Another name to consider among the top leisure stocks in the stock market now would be Tilray. In brief, it is a major player in the global cannabis-lifestyle and consumer goods markets. For a sense of scale, the company’s operations currently span Canada, the U.S., Europe, Australia, and Latin America. All of which work towards delivering its comprehensive portfolio of cannabis-based offerings to consumers in over 20 countries via over 20 brands.
As it stands, TLRY stock currently trades at $7.44 as of 2:21 p.m. ET. Despite the current weakness in its shares, Tilray continues to press forward on the operational front. Just this month, Tilray launched a new edible hemp-based food offering and made a notable U.S. acquisition.
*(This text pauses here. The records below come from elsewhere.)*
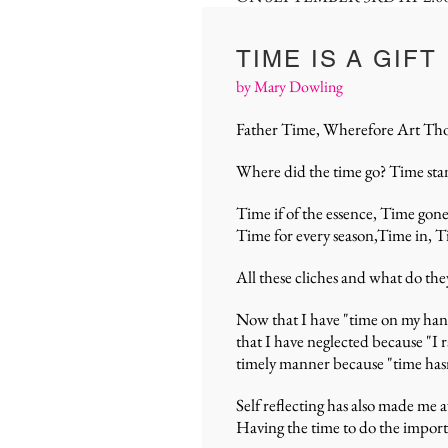
TIME IS A GIFT
by Mary Dowling
Father Time, Wherefore Art Th
Where did the time go? Time stand
Time if of the essence, Time gon
Time for every season,Time in, Ti
All these cliches and what do the
Now that I have "time on my hands
that I have neglected because "I 
timely manner because "time has
Self reflecting has also made me
Having the time to do the importa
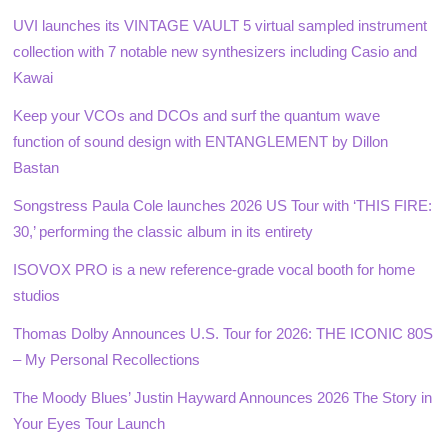
UVI launches its VINTAGE VAULT 5 virtual sampled instrument
collection with 7 notable new synthesizers including Casio and
Kawai
Keep your VCOs and DCOs and surf the quantum wave
function of sound design with ENTANGLEMENT by Dillon
Bastan
Songstress Paula Cole launches 2026 US Tour with ‘THIS FIRE:
30,’ performing the classic album in its entirety
ISOVOX PRO is a new reference-grade vocal booth for home
studios
Thomas Dolby Announces U.S. Tour for 2026: THE ICONIC 80S
– My Personal Recollections
The Moody Blues’ Justin Hayward Announces 2026 The Story in
Your Eyes Tour Launch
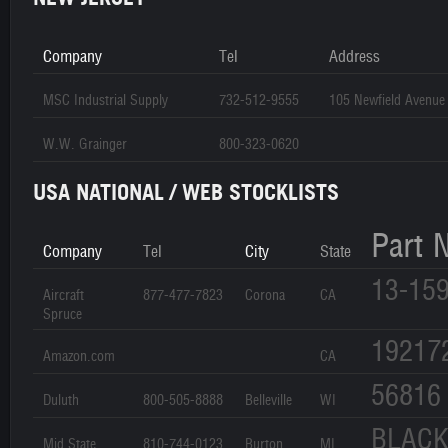
Company
Tel
Address
MSC Industrial Supply
732-512-9555
105 Newfield Avenue
W.W. Grainger
800-323-0620
USA NATIONAL / WEB STOCKLISTS
Part 
Company
Tel
City
State
13-15
Aircraft
877-477-7823
Corona
CA
Spruce
19217
Amazon.com
CA
56816
Duluth
800-505-8888
Belleville
WI
BLAC
Mid State
810-744-0123
Burton
MI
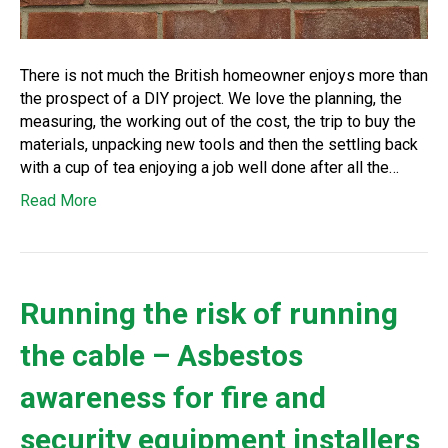
There is not much the British homeowner enjoys more than
the prospect of a DIY project. We love the planning, the
measuring, the working out of the cost, the trip to buy the
materials, unpacking new tools and then the settling back
with a cup of tea enjoying a job well done after all the…
Read More
Running the risk of running
the cable – Asbestos
awareness for fire and
security equipment installers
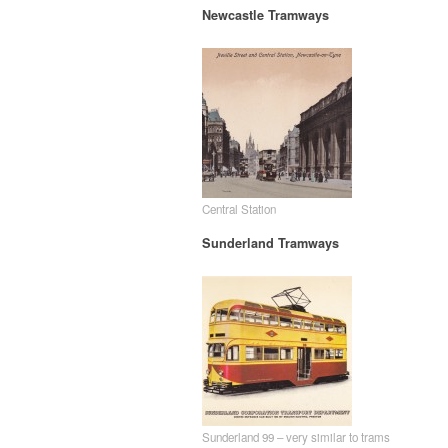
Newcastle Tramways
Central Station
Sunderland Tramways
Sunderland 99 – very similar to trams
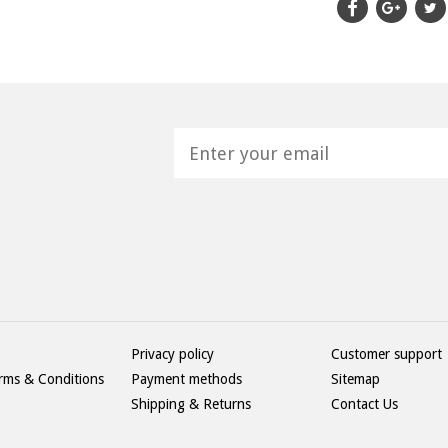
H
Privacy policy
Customer support
rms & Conditions
Payment methods
Sitemap
Shipping & Returns
Contact Us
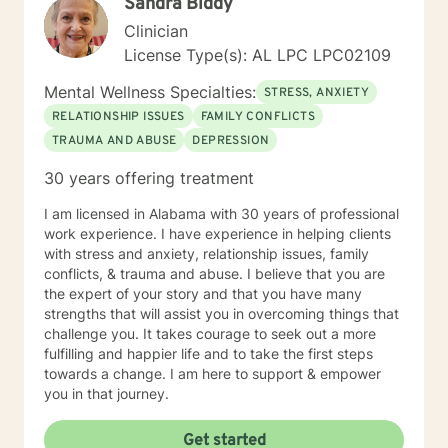
Sandra Biddy
moments.
Clinician
License Type(s): AL LPC LPC02109
Mental Wellness Specialties:
STRESS, ANXIETY
RELATIONSHIP ISSUES
FAMILY CONFLICTS
TRAUMA AND ABUSE
DEPRESSION
30 years offering treatment
I am licensed in Alabama with 30 years of professional
work experience. I have experience in helping clients
with stress and anxiety, relationship issues, family
conflicts, & trauma and abuse. I believe that you are
the expert of your story and that you have many
strengths that will assist you in overcoming things that
challenge you. It takes courage to seek out a more
fulfilling and happier life and to take the first steps
towards a change. I am here to support & empower
you in that journey.
Get started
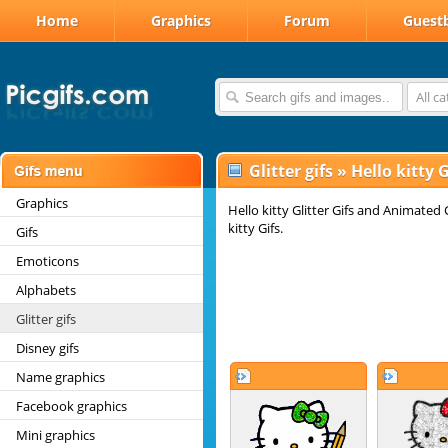
Home
Graphics
Forum
Guest
All c
Glitter gifs
»
Hello kitty G
Graphics
Hello kitty Glitter Gifs and Animated 
kitty Gifs.
Gifs
Emoticons
Alphabets
Glitter gifs
Disney gifs
Name graphics
Facebook graphics
Mini graphics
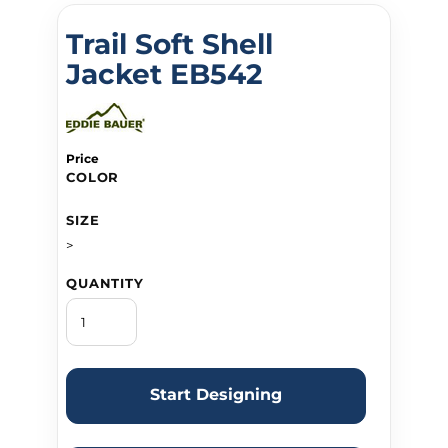
Trail Soft Shell
Jacket EB542
Price
COLOR
SIZE
>
QUANTITY
Start Designing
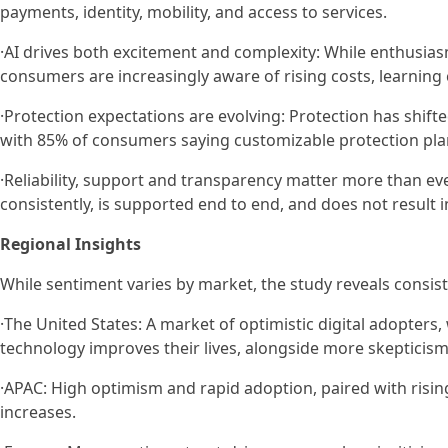
payments, identity, mobility, and access to services.
·AI drives both excitement and complexity: While enthusias
consumers are increasingly aware of rising costs, learning 
·Protection expectations are evolving: Protection has shift
with 85% of consumers saying customizable protection pla
·Reliability, support and transparency matter more than e
consistently, is supported end to end, and does not result 
Regional Insights
While sentiment varies by market, the study reveals consist
·The United States: A market of optimistic digital adopter
technology improves their lives, alongside more skepticism
·APAC: High optimism and rapid adoption, paired with risi
increases.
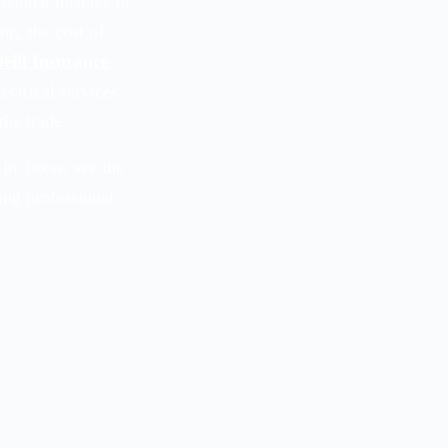
essional mistake or
ng, the cost of
eill Insurance
ectrical services
the trade.
in Texas, see the
ding professional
For starters, the company now offers hemp hearts via its Manitoba Harvest subsidiary. According to Tilray, its hemp hearts “offers a simple way to support overall wellbeing by enhancing the nutritional value of holiday favorites”. Coming in the form of small seeds, Tilray’s latest product serves as an add-on to a large variety of meals. Not to mention, it also compliments vegan, keto, paleo, and gluten-free diets, appealing to a larger array of consumers.
The company also acquired Breckenridge Distillery (BD) earlier this month as well. BD is an award-winning producer of distilled spirits. According to Tilray, the acquisition serves to expand its U.S. offerings “into the on-trend spirits category”. All in all, it seems like Tilray is firing on all cylinders now. Could this make TLRY stock a top watch in your books?